Отныне наша страна имела свой каучук, добытый в соревновании с природой.
Страна, не имеющая каучуковых деревьев, сумела обойтись без них.
Разум человека, его знания, целеустремленность помогли нам первыми вырваться из этой кабальной зависимости, в которой долгие годы находились многие государства.
Когда весть о создании Лебедевым СК пришла в Америку, знаменитый изобретатель Томас Эдисон, который по поручению правительства США занимался поисками новых каучуконосов и созданием СК, не поверил в это. Сам пытавшийся решить такую же проблему и испытавший горечь неудачи, он не смог допустить мысли, что советским ученым повезло. “Этого нельзя сделать, — сказал он в интервью. — Я бы сказал даже больше, весь этот отчет является фальшивкой. На основании моего собственного опыта и опыта других стран сейчас нельзя сказать, что получение синтетического каучука вообще когда-либо будет успешным”.
Он утверждал это в 1931 году. В то время, когда уж работал опытный завод в Ленинграде. Когда бегала по ленинградским улицам заводская машина с покрышками из нового СК, когда строился полным ходом Ярославский завод — первенец советской каучуковой промышленности.
Эдисон знал, что нам не удалось найти у себя каучуконос, равный бразильской гевее, но он не предполагал, что гевею нам сможет заменить обыкновенный картофель.

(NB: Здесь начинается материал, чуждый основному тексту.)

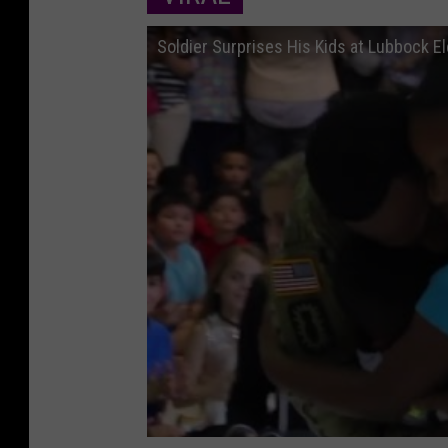
Soldier Surprises His Kids at Lubbock 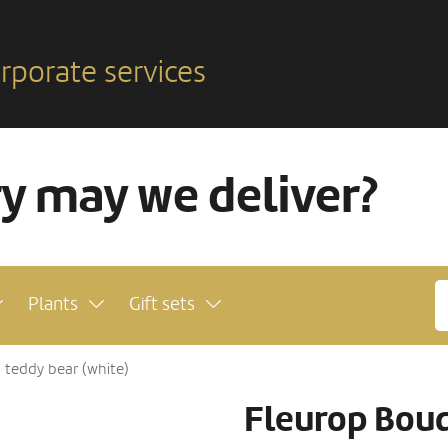
rporate services
ry may we deliver?
Plants
Gift sets
h teddy bear (white)
Fleurop Bouq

Если подсечь картофелину, из нее не потечет белый каучуковый сок. Природа не сотворила в ее клетках каучуковые заводы. Зато она щедро наделила картофель крахмалом. Каучук и крахмал — между ними пропасть. Только смелый ученый мог увидеть здесь связь, только настоящий исследователь мог перебросить между этими веществами химический мост. Картофель — спирт — бутадиен — каучук. Так выглядела эта трасса химических превращений, задуманная впервые еще в начале нашего века тридцатилетним Лебедевым.
Двадцать лет зрел замысел, чтобы воплотиться в громады заводов, в миллионы шин, галош, приводных ремней.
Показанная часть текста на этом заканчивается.